Entretanto, podem ocorrer mudanças e aprimoramentos, isto é, aspectos da personalidade podem amadurecer e oportunizar a pessoa melhorar seu destino (tal como adotar um estilo de vida mais sadio e com melhores relacionamentos). Esses progressos é que farão a diferença entre a saúde e a doença, o companheirismo e a solidão no envelhecimento.
Muitos modelos de envelhecimento no passado entendiam que envelhecer bem e ter saúde envolveria uma atitude plácida e quase estóica em relação à vida, configurando estereótipos típicos de adultos maduros tranquilos, pacienciosos, resignados e cheios de sabedoria. Em outras palavras, ao envelhecer, as pessoas deveriam evitar complicar a vida e estarem disponíveis para servir, cuidar dos netos e demais familiares que solicitassem.
Esse abandono de si, anulando a própria personalidade, os desejos, não é um modelo de envelhecimento adequado e atual, principalmente para os que planejam uma longevidade com novos projetos e prazeres. A relação entre o estilo de vida e o bem-estar envolve variáveis diversas, e saber conviver com as diferenças que fazem parte da nossa sociedade, como a classe econômica, etnicidade, viuvez, as relações familiares, as finanças e muitos outros fatores que criam uma complexa rede de acontecimentos e pressões, exige explorar e aprimorar todos os recursos psicológicos que a pessoa dispõe.

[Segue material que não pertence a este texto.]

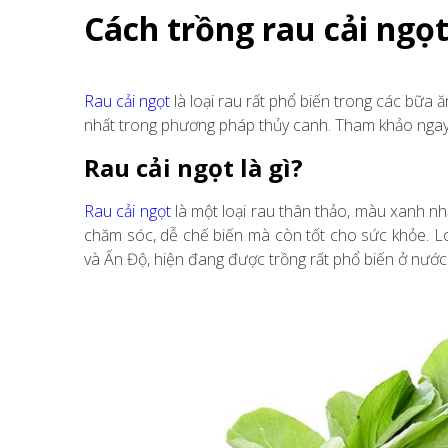
Cách trồng rau cải ngọ
Rau cải ngọt
là loại rau rất phổ biến trong các bữa 
nhất trong phương pháp thủy canh. Tham khảo ngay c
Rau cải ngọt là gì?
Rau cải ngọt
là một loại rau thân thảo, màu xanh nhạ
chăm sóc, dễ chế biến mà còn tốt cho sức khỏe. L
và Ấn Độ, hiện đang được trồng rất phổ biến ở nước 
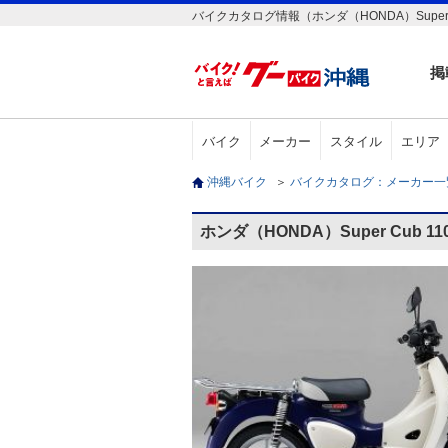
バイクカタログ情報（ホンダ（HONDA）Super Cu
掲
バイク
メーカー
スタイル
エリア
沖縄バイク
＞
バイクカタログ：メーカー
ホンダ（HONDA）Super Cub 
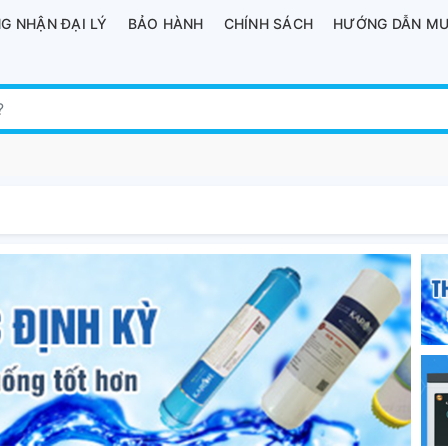
G NHẬN ĐẠI LÝ
BẢO HÀNH
CHÍNH SÁCH
HƯỚNG DẪN MU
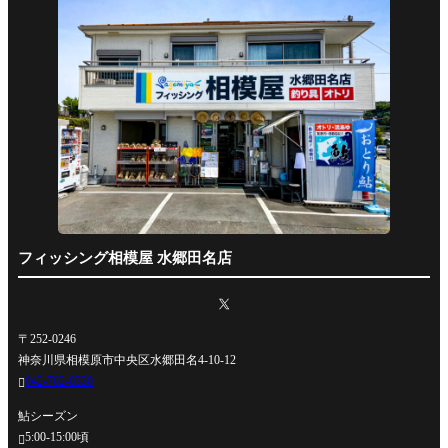
フィッシング相模屋 水郷田名店
〒252-0246
神奈川県相模原市中央区水郷田名4-10-12
042-762-0330

鮎シーズン
5:00-15:00頃

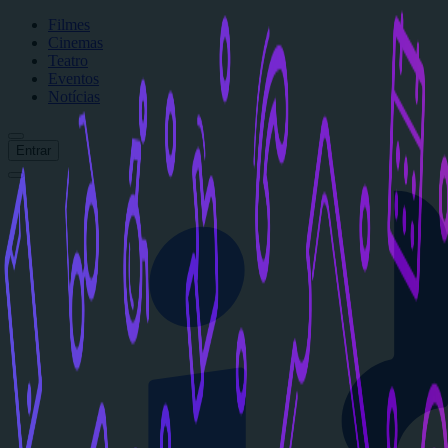
Filmes
Cinemas
Teatro
Eventos
Notícias
Entrar
Início
Filmes
Cinemas
Teatro
Eventos
Notícias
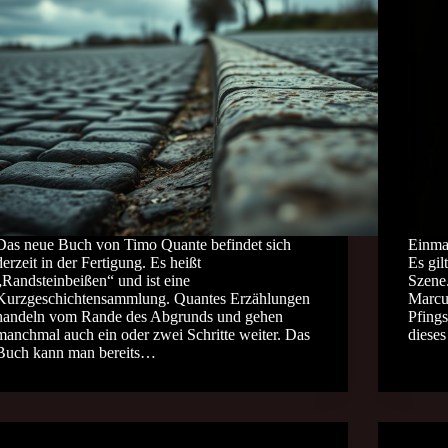
Das neue Buch von Timo Quante befindet sich
Einmal
derzeit in der Fertigung. Es heißt
Es gil
„Randsteinbeißen“ und ist eine
Szene.
Kurzgeschichtensammlung. Quantes Erzählungen
Marcu
handeln vom Rande des Abgrunds und gehen
Pfings
manchmal auch ein oder zwei Schritte weiter. Das
diese
Buch kann man bereits…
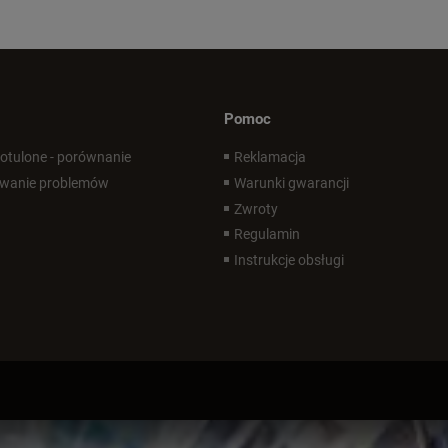
Pomoc
 otulone - porównanie
Reklamacja
wanie problemów
Warunki gwarancji
Zwroty
Regulamin
Instrukcje obsługi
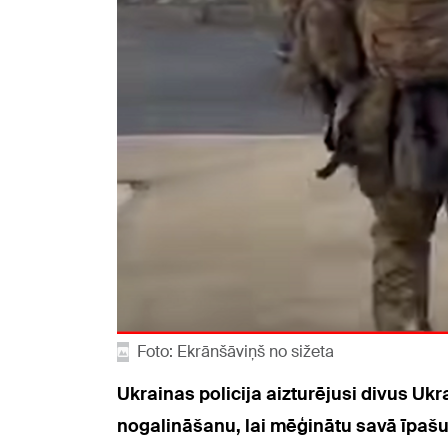
Foto: Ekrānšāviņš no sižeta
Ukrainas policija aizturējusi divus Uk
nogalināšanu, lai mēģinātu savā īpašu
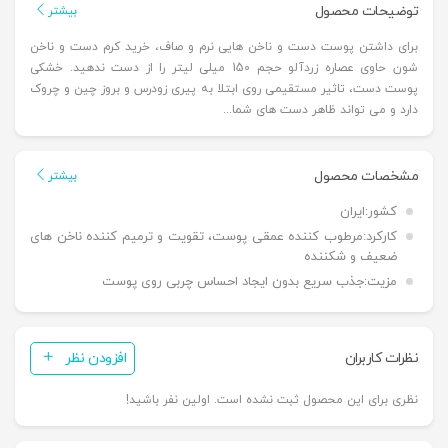
توضیحات محصول
بیشتر
برای داشتن پوست دست و ناخن هایی نرم و صاف، خرید کرم دست و ناخن
شون حاوی عصاره زردآلو حجم 150 ميلی لیتر را از دست ندهید. خشکی
پوست دست، تاثیر مستقیمی روی ابتلا به پیری زودرس و بروز چین و چروک
دارد و می تواند ظاهر دست های شما...
مشخصات محصول
بیشتر
کشور:
ایران
کارکرد:
مرطوب کننده­ عمقی پوست، تقویت و ترمیم کننده ناخن های
ضعیف و شکننده
مزیت:
جذب سریع بدون ایجاد احساس چربی روی پوست
نظرات کاربران
افزودن نظر
نظری برای این محصول ثبت نشده است. اولین نفر باشید!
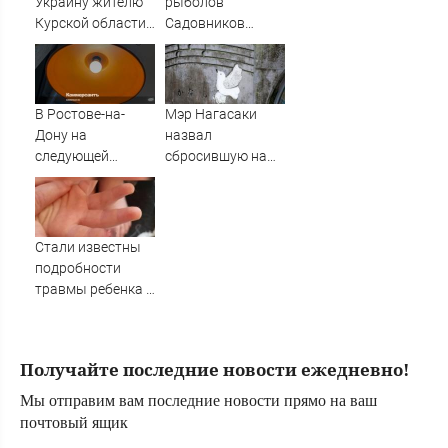
Украину жителю
рыболов
Курской области
Садовников
отказывали в
пропал на Волге
медпомощи
во время шторма
В Ростове-на-
Мэр Нагасаки
Дону на
назвал
следующей
сбросившую на
неделе
город атомную
запланировали
бомбу страну
отключения
электричества
Стали известны
подробности
травмы ребенка в
детсаду
Получайте последние новости ежедневно!
Мы отправим вам последние новости прямо на ваш
почтовый ящик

Atribuir seus fracassos e infelicidades aos outros e anular-se perante as responsabilidades com seu futuro é desperdiçar a liberdade e a autonomia. A felicidade não reside somente nas famílias abastadas, sem problemas e dificuldades; ao contrário, existem pessoas envelhecendo muito bem que enfrentam dificuldades, mas convivem harmoniosamente numa relação de respeito e apoio com seus familiares.
A capacidade para amar não depende das condições socioeconômicas e culturais, mas da maturidade emocional adotada para administrar as ocorrências subjetivas, através dos recursos da própria personalidade.
Alguns estudos indicam que as pessoas raramente adquirem “maus hábitos” na velhice, sejam eles físicos ou psicológicos, (como é o caso do cigarro, da forma de administrar os conflitos, das indignações com a vida, do sedentarismo e outros). Também constata-se que, quando existe a determinação para mudar, os adultos maduros, em psicoterapia, demonstram melhores resultados e em menos tempo do que os jovens, indicando que a motivação (também parte da personalidade) é a responsável pela maior expectativa de vida e bem-estar físico e psicológico.
A consciência de que é possível ter uma longevidade com boa saúde física e psicológica exigirá um esforço constante, a iniciar muitas décadas antes da meia idade. As mudanças podem e devem ocorrer, e mesmo que haja algum declínio, não será o suficiente para impedir uma velhice produtiva e feliz.
Alcançar a longevidade com saúde pode ser considerado um prêmio, e todos indivíduos, desde os jovens aos mais velhos, têm o direito de usufruir disso. Portanto, conhecer-se, aprender a explorar os aspectos positivos da própria personalidade e corrigir os que não ajudam é uma tarefa constante, com resultados que podem ser medidos pela qualidade do envelhecimento desejado, uma vez que “na idade madura o corpo instrui a mente para ter paciência e tolerância, enquanto que a mente instrui o corpo na criatividade e na flexibilidade”, conforme nos diz William H. Thomas.